Accidents will happen. Even in the most prestigious of clinical settings.
That was the lesson learned at Dana-Farber Cancer Institute in Boston two years ago. One patient died there after receiving four times the proper dose of an extremely toxic cancer-fighting drug, and another suffered permanent heart damage.
How could such a thing happen at an institution renowned for cutting-edge cancer research in the best medical town in the U.S.?
"There is nothing more sobering than to be put on conditional accreditation by the Joint Commission and to be told by the Department of Public Health that you're in violation of some of the conditions of certification," says James Conway, Dana-Farber's chief operating officer.
In addition to being put on the defensive in public, Dana-Farber launched an intensive internal investigation of what went wrong and how to fix it.
"This institution had a systems death," and no one took responsibility for it when it happened, says Stephen Sallan, M.D., chief of staff and a pediatric oncologist.
Dana-Farber has spent the intervening two years analyzing where its systems failed and creating more foolproof ways to prevent medical errors. At the invitation of the Joint Commission on Accreditation of Healthcare Organizations, Sallan, Conway and Nursing Director Susan Grant have even gone on the road, giving speeches around the country on error reduction.
Sallan says recent studies indicate approximately 180,000 people die because of medication errors in the U.S. every year. That's the equivalent of two Boeing 747s crashing every day for six months.
The public wouldn't stand for that, of course. That's why industries like the airlines and nuclear power plants have fail-safe procedures built into their operating systems.
But not in healthcare. "In medicine we've had very little redundancy. It drives me crazy," Sallan says. "Think of prescriptions. Every medicine you've ever taken is a first draft."
At Dana-Farber now, all chemotherapy written by a medical trainee is countersigned by a staff doctor. That had not been the case before. Also, the computer now double-checks for adverse drug interactions and allergies.
The overdoses occurred in November 1994. Dana-Farber learned of them in February 1995. The Boston Globe exposed the accidents in March 1995. That same month, the Massachusetts Department of Public Health and the JCAHO conducted surprise visits, arriving on the same day.
From May to September 1995 the top leadership at Dana-Farber underwent a complete transformation.
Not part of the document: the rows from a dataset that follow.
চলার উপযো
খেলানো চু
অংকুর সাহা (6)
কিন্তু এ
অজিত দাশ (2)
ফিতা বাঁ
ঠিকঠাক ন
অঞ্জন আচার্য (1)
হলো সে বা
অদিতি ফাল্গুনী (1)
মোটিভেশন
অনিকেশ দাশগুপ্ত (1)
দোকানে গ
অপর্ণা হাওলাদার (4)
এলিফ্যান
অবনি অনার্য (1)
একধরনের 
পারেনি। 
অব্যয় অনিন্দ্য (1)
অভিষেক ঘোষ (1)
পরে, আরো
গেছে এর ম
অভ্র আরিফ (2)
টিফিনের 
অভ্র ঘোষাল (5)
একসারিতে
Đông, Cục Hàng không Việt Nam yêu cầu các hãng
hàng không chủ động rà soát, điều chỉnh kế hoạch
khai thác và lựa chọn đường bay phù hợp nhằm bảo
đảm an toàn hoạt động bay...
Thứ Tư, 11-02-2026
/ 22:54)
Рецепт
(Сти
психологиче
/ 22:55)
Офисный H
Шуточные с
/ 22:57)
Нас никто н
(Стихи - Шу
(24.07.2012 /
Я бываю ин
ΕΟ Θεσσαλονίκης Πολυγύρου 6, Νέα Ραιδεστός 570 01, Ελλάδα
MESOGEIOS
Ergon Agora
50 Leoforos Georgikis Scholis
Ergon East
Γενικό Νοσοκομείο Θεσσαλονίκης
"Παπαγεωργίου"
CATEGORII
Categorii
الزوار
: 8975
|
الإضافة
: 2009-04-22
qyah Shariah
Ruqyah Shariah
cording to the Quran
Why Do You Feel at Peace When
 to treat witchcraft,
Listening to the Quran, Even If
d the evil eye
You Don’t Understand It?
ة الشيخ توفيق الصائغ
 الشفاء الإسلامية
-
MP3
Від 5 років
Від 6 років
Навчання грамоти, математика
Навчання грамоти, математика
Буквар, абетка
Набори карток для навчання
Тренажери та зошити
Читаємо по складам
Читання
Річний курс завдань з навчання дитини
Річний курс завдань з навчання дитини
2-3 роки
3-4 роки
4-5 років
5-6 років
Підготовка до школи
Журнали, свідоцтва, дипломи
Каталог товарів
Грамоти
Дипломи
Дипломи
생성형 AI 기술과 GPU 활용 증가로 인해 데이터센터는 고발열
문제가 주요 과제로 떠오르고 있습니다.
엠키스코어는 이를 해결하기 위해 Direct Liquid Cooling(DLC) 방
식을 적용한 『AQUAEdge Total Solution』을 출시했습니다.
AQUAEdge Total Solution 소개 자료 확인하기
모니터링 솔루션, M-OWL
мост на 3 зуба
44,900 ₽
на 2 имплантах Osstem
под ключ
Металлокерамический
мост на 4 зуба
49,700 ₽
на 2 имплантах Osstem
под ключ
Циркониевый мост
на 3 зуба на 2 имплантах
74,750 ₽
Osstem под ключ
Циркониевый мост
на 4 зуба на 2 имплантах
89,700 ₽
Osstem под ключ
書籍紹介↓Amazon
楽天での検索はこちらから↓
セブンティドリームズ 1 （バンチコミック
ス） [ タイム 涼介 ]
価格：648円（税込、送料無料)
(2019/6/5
The president and chief executive officer, the chief of staff, the general counsel and the COO were replaced.
The new leadership, with advice from the board, carried out a vigorous campaign of reform. Out of 900 professional staffers, 100 were involved in the internal revolution.
"We looked at absolutely every part of our organization," Sallan says. Dana-Farber invited speakers to discuss initiatives to reduce medical errors. It sent doctors, nurses, trustees and pharmacists to outside seminars on systems improvement.
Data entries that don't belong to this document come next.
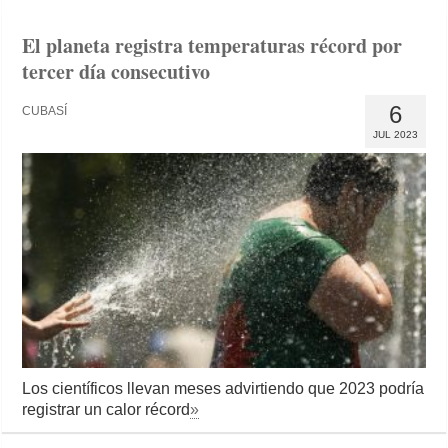
El planeta registra temperaturas récord por
tercer día consecutivo
6
CUBASÍ
JUL 2023
Los científicos llevan meses advirtiendo que 2023 podría
registrar un calor récord
»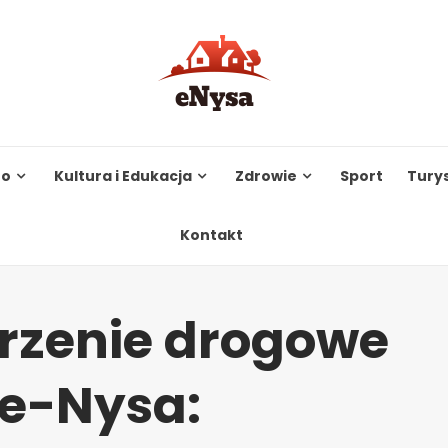
to
Kultura i Edukacja
Zdrowie
Sport
Tury
Kontakt
arzenie drogowe
le-Nysa: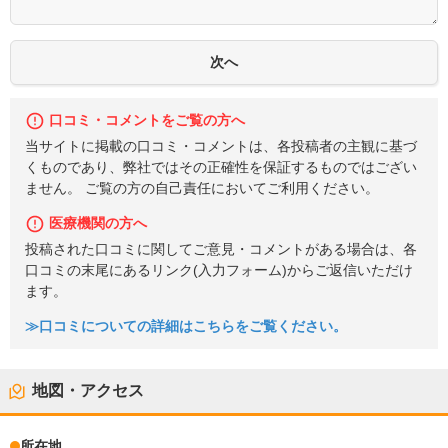
口コミ・コメントをご覧の方へ
当サイトに掲載の口コミ・コメントは、各投稿者の主観に基づ
くものであり、弊社ではその正確性を保証するものではござい
ません。 ご覧の方の自己責任においてご利用ください。
医療機関の方へ
投稿された口コミに関してご意見・コメントがある場合は、各
口コミの末尾にあるリンク(入力フォーム)からご返信いただけ
ます。
≫口コミについての詳細はこちらをご覧ください。
地図・アクセス
所在地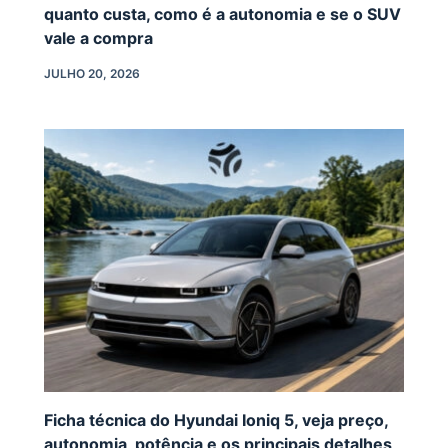
quanto custa, como é a autonomia e se o SUV
vale a compra
JULHO 20, 2026
Ficha técnica do Hyundai Ioniq 5, veja preço,
autonomia, potência e os principais detalhes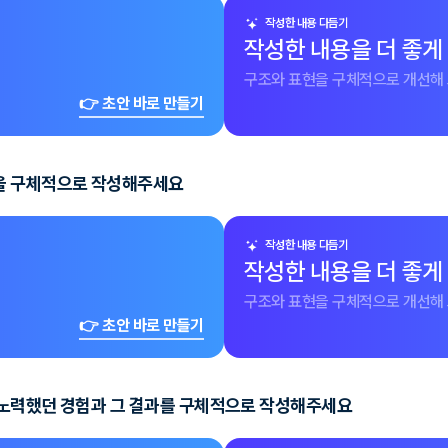
작성한 내용 다듬기
작성한 내용을 더 좋게
구조와 표현을 구체적으로 개선해 
👉 초안 바로 만들기
험을 구체적으로 작성해주세요
작성한 내용 다듬기
작성한 내용을 더 좋게
구조와 표현을 구체적으로 개선해 
👉 초안 바로 만들기
 노력했던 경험과 그 결과를 구체적으로 작성해주세요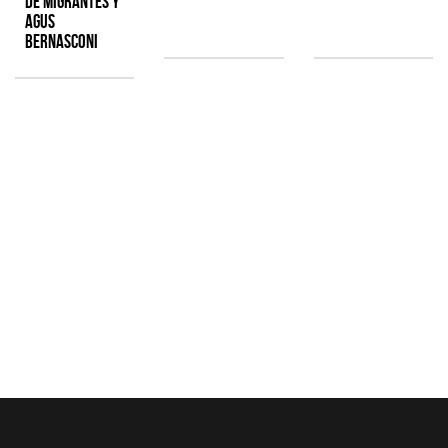
de Migrantes y
Agus
Bernasconi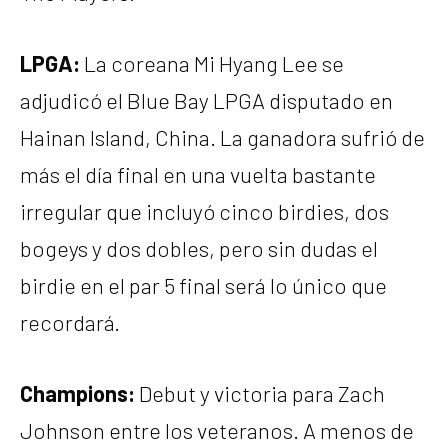
LPGA:
La coreana Mi Hyang Lee se
adjudicó el Blue Bay LPGA disputado en
Hainan Island, China. La ganadora sufrió de
más el día final en una vuelta bastante
irregular que incluyó cinco birdies, dos
bogeys y dos dobles, pero sin dudas el
birdie en el par 5 final será lo único que
recordará.
Champions:
Debut y victoria para Zach
Johnson entre los veteranos. A menos de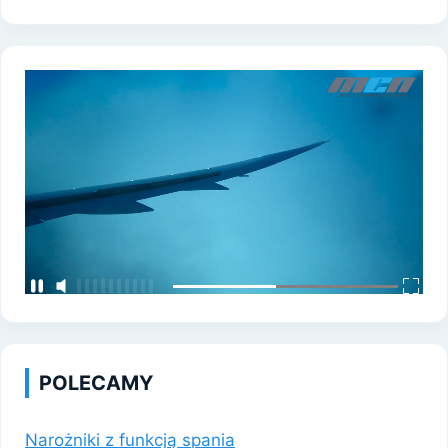
POLECAMY
Narożniki z funkcją spania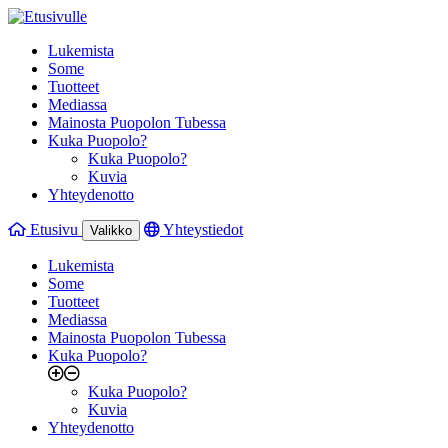
Lukemista
Some
Tuotteet
Mediassa
Mainosta Puopolon Tubessa
Kuka Puopolo?
Kuka Puopolo?
Kuvia
Yhteydenotto
Etusivu
Yhteystiedot
Valikko
Lukemista
Some
Tuotteet
Mediassa
Mainosta Puopolon Tubessa
Kuka Puopolo?
Kuka Puopolo?
Kuvia
Yhteydenotto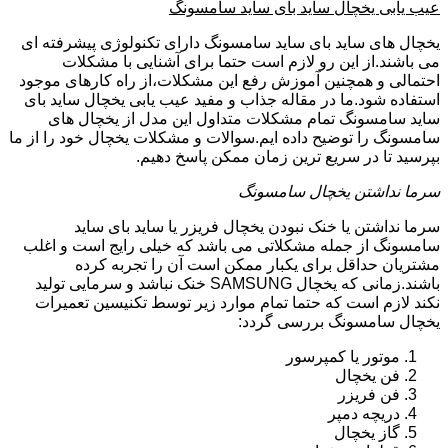
عیب یابی یخچال ساید بای ساید سامسونگ
یخچال های ساید بای ساید سامسونگ دارای تکنولوژی پیشرفته ای
می باشند.از این رو لازم است حتما برای آشنایی با مشکلات
احتمالی و همچنین آموزش رفع این مشکلات،از راه کارهای موجود
استفاده شود.ما در مقاله جذاب و مفید عیب یابی یخچال ساید بای
ساید سامسونگ تمام مشکلات متداول این مدل از یخچال های
سامسونگ را توضیح داده ایم.سوالات و مشکلات یخچال خود را از ما
بپرسید تا در سریع ترین زمان ممکن پاسخ دهیم.
سرما نداشتن یخچال سامسونگ
سرما نداشتن یا خنک نبودن یخچال فریزر یا ساید بای ساید
سامسونگ از جمله مشکلاتی می باشد که خیلی رایج است و اغلب
مشتریان حداقل برای یکبار ممکن است آن را تجربه کرده
باشند.زمانی که یخچال SAMSUNG خنک نباشد و سرمایی تولید
نکند لازم است که حتما تمام موارد زیر توسط تکنیسین تعمیرات
یخچال سامسونگ بررسی گردد:
موتور یا کمپرسور
فن یخچال
فن فریزر
دریچه دمپر
گاز یخچال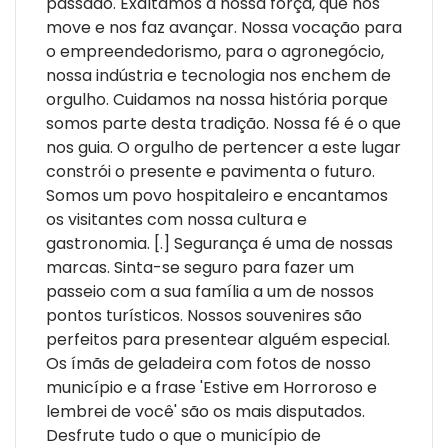
passado. Exaltamos a nossa força, que nos
deixamos de repetir entre escombros a única coisa que
move e nos faz avançar. Nossa vocação para
conhecemos: a nossa rotina. Reencenamos,
o empreendedorismo, para o agronegócio,
fantasmagóricos, tudo aquilo que chamamos de
nossa indústria e tecnologia nos enchem de
tradição. Resignada, estática e melancólica, talvez
orgulho. Cuidamos na nossa história porque
'resistência' não seja uma palavra tão nobre assim." -
somos parte desta tradição. Nossa fé é o que
Amanda Miranda
nos guia. O orgulho de pertencer a este lugar
constrói o presente e pavimenta o futuro.
Somos um povo hospitaleiro e encantamos
os visitantes com nossa cultura e
gastronomia. [.] Segurança é uma de nossas
marcas. Sinta-se seguro para fazer um
passeio com a sua família a um de nossos
pontos turísticos. Nossos souvenires são
perfeitos para presentear alguém especial.
Os ímãs de geladeira com fotos de nosso
município e a frase 'Estive em Horroroso e
lembrei de você' são os mais disputados.
Desfrute tudo o que o município de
In addition to shifting the organization's priorities toward detection and reduction of errors, Dana-Farber officials set up numerous backstops to make sure specific patients get the right medications in the right dosages.
For instance, "two eyes of a doctor, two eyes of a nurse, two eyes of a pharmacist" must check and pre-approve all high-dose chemotherapy, Sallan says.
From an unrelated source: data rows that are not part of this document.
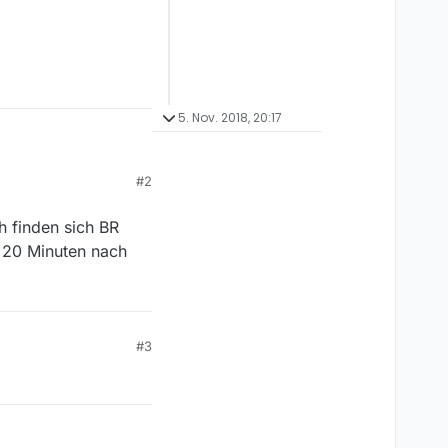
5. Nov. 2018, 20:17
#2
“Gala-Abend” zu
h finden sich BR
 20 Minuten nach
bf2febe80018a0896b
#3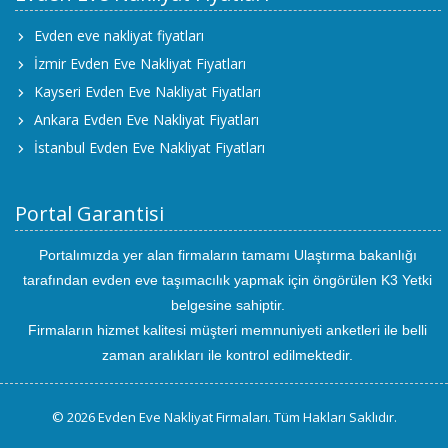
Evden eve nakliyat fiyatları
İzmir Evden Eve Nakliyat Fiyatları
Kayseri Evden Eve Nakliyat Fiyatları
Ankara Evden Eve Nakliyat Fiyatları
İstanbul Evden Eve Nakliyat Fiyatları
Portal Garantisi
Portalımızda yer alan firmaların tamamı Ulaştırma bakanlığı
tarafından evden eve taşımacılık yapmak için öngörülen K3 Yetki
belgesine sahiptir.
Firmaların hizmet kalitesi müşteri memnuniyeti anketleri ile belli
zaman aralıkları ile kontrol edilmektedir.
© 2026 Evden Eve Nakliyat Firmaları. Tüm Hakları Saklıdır.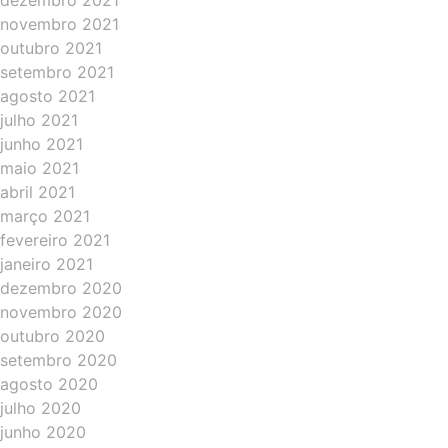
dezembro 2021
novembro 2021
outubro 2021
setembro 2021
agosto 2021
julho 2021
junho 2021
maio 2021
abril 2021
março 2021
fevereiro 2021
janeiro 2021
dezembro 2020
novembro 2020
outubro 2020
setembro 2020
agosto 2020
julho 2020
junho 2020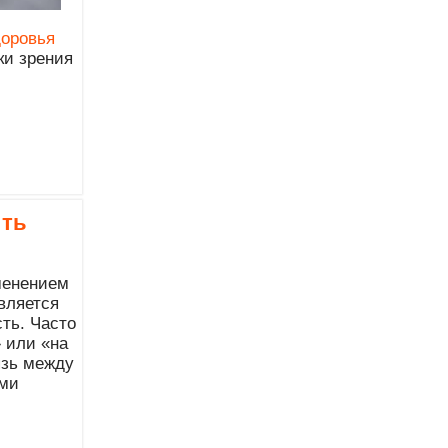
доровья
ки зрения
ить
менением
вляется
ть. Часто
 или «на
язь между
ями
All clinical staff members have direct access to protocols. For all research protocols there is an interdisciplinary comprehensive education program. The hospital created a central repository for all patient orders. Bound black books in five locations are the only authorized versions of orders, and all orders must be stamped with a time and date.
To make sure the order books are correct and consistent, a special team goes around updating them.
Computer capabilities are being upgraded to check dosages and to link protocols with the pharmacy computer system.
Patient charts have been redesigned so there is a consistent location to note allergies. They're in the computer, too.
Also, nurses and pharmacists participate in reviewing and approving protocols. Historically, nurses and pharmacists had been involved in this, but in practice the standards had lapsed.
Sallan notes this was typical of the systems failures at Dana-Farber. A lot of formal checks and balances that had been set up long ago had fallen into disuse as personnel changed and people adapted procedures to their own needs.
"This center of gifted and autonomous physicians had developed their own gypsy solutions to everything," Sallan says. "Because they were gifted, (the solutions) usually worked."
But over time no one noticed there was no longer any fail-safe procedure in place and that the hospital had fallen out of compliance with Joint Commission, state and federal patient-care standards.
Predictably, resistance to these new safeguards has come from staff physicians. They say it deprives them of autonomy and makes them slaves to rigid protocols.
Sallan has little patience with this view. Every bit of redundancy is essential, he feels, to prevent institutional entropy from again endangering patients. You have to backstop and measure everything you do if you're going to improve quality, he insists.
For that reason Dana-Farber has brought patients into the measurement matrix. While they're waiting for an appointment, patients fill out questionnaires on hand-held computers. The physician can read a patient's views and comments when he or she pulls up a computerized medical chart.
At this point, clinical treatment, patient quality of life and clinical research can all be done in real time in the same database.